The administrators appointed to Mid Staffordshire Foundation Trust have made some concessions to local campaigners on the services that would be left at the two hospitals it runs.
Accident and emergency services will remain open and a midwife-led maternity unit will be opened at Stafford Hospital, but consultant-led obstetrics services will move to University Hospitals of North Staffordshire Trust.
Inpatient paediatric services will also move but a paediatric assessment unit will run alongside the A&E.
Question marks remain over the trust’s financial position, with a deficit remaining even after the administrator’s proposals are implemented.
The trust will be dissolved by the end of 2014 with staff transferred to either North Staffordshire or Royal Wolverhampton Hospitals Trust.
The recommendations will need to be approved by health secretary Jeremy Hunt in the new year.
The trust special administrator’s proposals affect approximately 7,000 patients out of a total of 184,000 who use the trust. Most services will remain as they are.
Elective surgery will continue at the trust but major and emergency surgery will move to North Staffordshire.
The special administrators, consultancy firm Ernst and Young, said if no changes were made to services the organisation would be running a deficit of £40m by 2017.
A huge public campaign, which saw more than 50,000 march through the streets of Stafford earlier this year, had urged the administrators to keep maternity and paediatric services in the town.
Alan Bloom, one of the TSAs, said: “We now have a plan for the future which means over 90 per cent of the people who currently use these hospitals continuing to do so.”
He said the trust was “financially and clinically unviable” but the proposals were “the best chance” to ensure the long-term future of services.
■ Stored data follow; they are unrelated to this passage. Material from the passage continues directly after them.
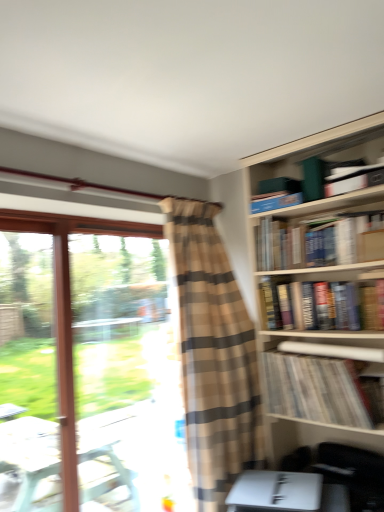 Question: From the image's perspective, is hardcover books at upper right, marked as the 4th book in a top-to-bottom arrangement, above or below brown plaid curtain at center?

Choices:
 (A) below
 (B) above

Answer: (B)

Question: Considering the positions of point (357, 301) and point (198, 418), is point (357, 301) closer or farther from the camera than point (198, 418)?

Choices:
 (A) farther
 (B) closer

Answer: (A)

Question: Which of these objects is positioned farthest from the blue hardcover book at upper right, which is the second book in top-to-bottom order?

Choices:
 (A) white matte paperback book at lower right
 (B) striped paper at upper right, the 1th book in the bottom-to-top sequence
 (C) brown plaid curtain at center
 (D) hardcover book at upper right, which is the 3th book from top to bottom
 (E) white paper at center-right, placed as the 2th book when sorted from bottom to top

Answer: (A)

Question: Estimate the real-world distances between objects in this image. Which object is farther from the brown plaid curtain at center?

Choices:
 (A) striped paper at upper right, which ranks as the 6th book in top-to-bottom order
 (B) white paper at center-right, acting as the fifth book starting from the top
 (C) white matte paperback book at lower right
 (D) blue hardcover book at upper right, which is counted as the fifth book, starting from the bottom
 (E) white cardboard box at upper right, the sixth book when ordered from bottom to top

Answer: (E)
Mr Bloom said that by doing nothing the trust’s current £20m deficit could have almost doubled in four years’ time but under their recommendations it would fall to below £15m over the same period.
The TSAs believe their plans will save about £25m per year to 2017, while there will be £130m of capital funding to extend services at separate hospitals in Stoke, Wolverhampton and Walsall, run by University Hospital of North Staffordshire Trust (UHNS) and The Royal Wolverhampton Hospitals Trust.
About £40m of the capital investment is needed to carry out much-needed maintenance and improvement of both Cannock and Stafford Hospitals.
The proposals require the agreement of independent health watchdog Monitor, which appointed the TSAs in April, and the final approval of the health secretary by 26 February, 2014.
Any transition would happen over three years, with the new structure fully up and running by the start of 2017 financial year.
Under the new arrangement, staff would be transferred to the two other trusts, with the process beginning as soon as the recommendations get government approval.
Hugo Mascie-Taylor, one of the TSAs, said: “I think, when we started this process, many believed our recommendations would be to close these hospitals but we have been able to preserve both Stafford and Cannock, and that must be regarded as a success.”
Campaign group Support Stafford Hospital was critical of the new recommendations, with chairman Sue Hawkins saying she thought the midwife-led unit - which will have no specialist consultants on the wards - would “dwindle away” because it would not attract enough women to sustain it for more than a few years.
“We’re not happy,” she said.
“It sounds good - they’re saying 50 per cent of people could deliver here but the reality is about 10 per cent would choose to - people would choose to go elsewhere.
“We wanted inpatient paediatrics, but we haven’t been listened to.
“An assessment unit for 14 hours a day in A&E, no provision for in-patient beds and it’s not paediatricians running it.”
She said the recommendations on critical care also “sounded like a bit of a fudge”.
“What next? We have to wait for the secretary of state, although I don’t think it’s going to change,” said Ms Hawkins.
“Then we have to look to what we can do to influence the commissioners because that’s really where the power does lie.
“It’s not the end of the journey.”
Mr Bloom said that, although the TSAs had now published plans for the long-term, there were immediate concerns over short-term staffing - particularly in nursing posts - and they were working with other health trusts and commissioners to tackle the issue.